> _Instructions for the task_: I would like the records restated word for word, without the pictures.

> _Provided information_:
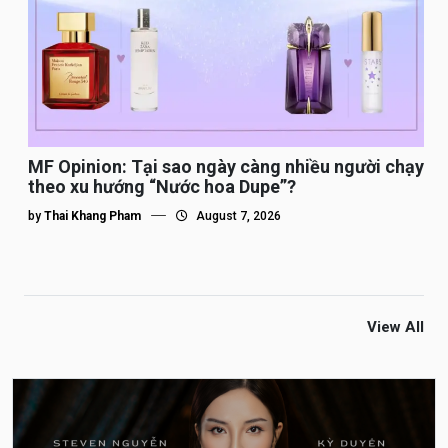
MF Opinion: Tại sao ngày càng nhiều người chạy
theo xu hướng “Nước hoa Dupe”?
by
Thai Khang Pham
August 7, 2026
View All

> _Output_:
MF Opinion: Tại sao ngày càng nhiều người chạy
theo xu hướng “Nước hoa Dupe”?
by
Thai Khang Pham
August 7, 2026
View All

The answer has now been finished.